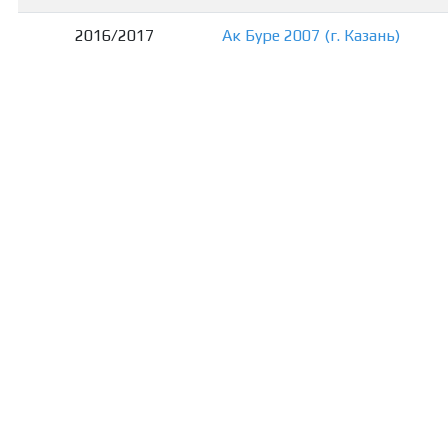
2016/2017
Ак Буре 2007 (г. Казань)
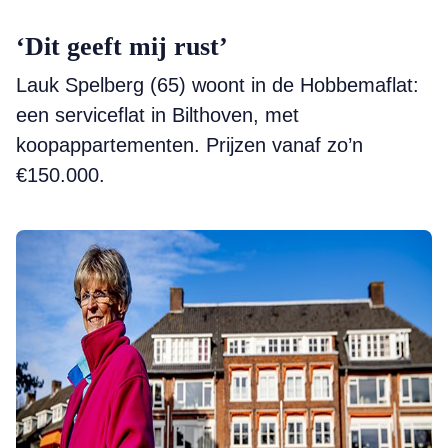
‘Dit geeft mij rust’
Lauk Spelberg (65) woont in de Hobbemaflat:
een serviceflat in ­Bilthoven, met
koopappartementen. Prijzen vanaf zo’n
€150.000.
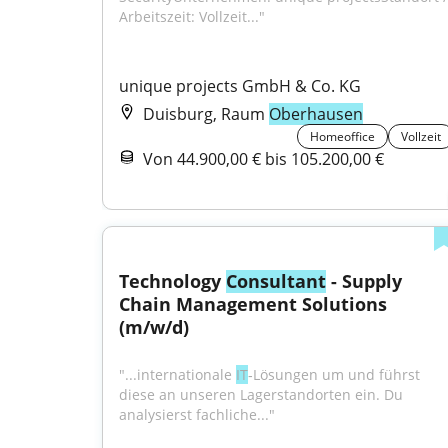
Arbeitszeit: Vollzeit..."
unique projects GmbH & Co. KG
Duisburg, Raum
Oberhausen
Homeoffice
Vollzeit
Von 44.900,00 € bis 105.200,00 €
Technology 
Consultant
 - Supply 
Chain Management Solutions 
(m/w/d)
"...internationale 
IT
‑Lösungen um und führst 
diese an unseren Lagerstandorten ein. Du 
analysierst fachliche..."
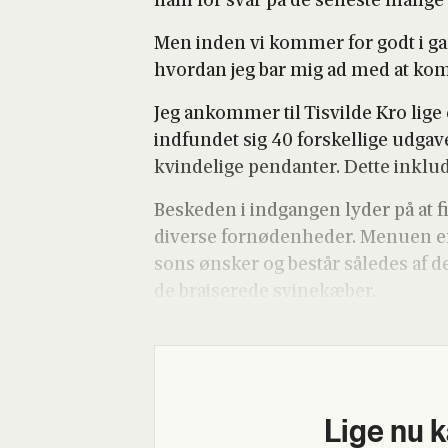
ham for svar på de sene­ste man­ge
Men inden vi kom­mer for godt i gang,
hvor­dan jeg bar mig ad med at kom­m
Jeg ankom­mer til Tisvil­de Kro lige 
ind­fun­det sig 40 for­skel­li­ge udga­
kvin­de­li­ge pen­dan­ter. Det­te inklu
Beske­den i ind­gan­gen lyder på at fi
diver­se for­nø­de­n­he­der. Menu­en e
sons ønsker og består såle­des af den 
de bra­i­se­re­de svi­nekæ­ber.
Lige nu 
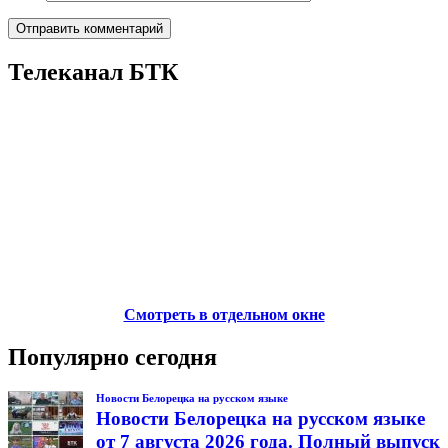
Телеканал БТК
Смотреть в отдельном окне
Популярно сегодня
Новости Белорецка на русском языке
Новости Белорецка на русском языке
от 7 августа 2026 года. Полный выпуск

################

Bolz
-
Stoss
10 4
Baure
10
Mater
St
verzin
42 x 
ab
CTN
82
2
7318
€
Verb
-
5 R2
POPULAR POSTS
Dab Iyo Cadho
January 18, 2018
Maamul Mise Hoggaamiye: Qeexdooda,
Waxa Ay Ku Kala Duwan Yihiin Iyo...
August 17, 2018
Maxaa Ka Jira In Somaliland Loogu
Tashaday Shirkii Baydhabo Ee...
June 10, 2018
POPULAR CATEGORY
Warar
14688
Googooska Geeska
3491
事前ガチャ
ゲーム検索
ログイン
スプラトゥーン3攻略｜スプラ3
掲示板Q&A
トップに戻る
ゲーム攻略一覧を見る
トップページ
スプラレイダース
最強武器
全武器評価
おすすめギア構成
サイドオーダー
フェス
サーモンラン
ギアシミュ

################

#### Prompt
Of the records above, print only the lines from the one containing "diese an unseren Lagerstandorten ein. Du" through the one containing "Beske­den i ind­gan­gen lyder på at fi", inclusive and unaltered, leaving out pictures.

#### Exercise result
diese an unseren Lagerstandorten ein. Du 
analysierst fachliche..."
ham for svar på de sene­ste man­ge
Men inden vi kom­mer for godt i gang,
hvor­dan jeg bar mig ad med at kom­m
Jeg ankom­mer til Tisvil­de Kro lige 
ind­fun­det sig 40 for­skel­li­ge udga­
kvin­de­li­ge pen­dan­ter. Det­te inklu
Beske­den i ind­gan­gen lyder på at fi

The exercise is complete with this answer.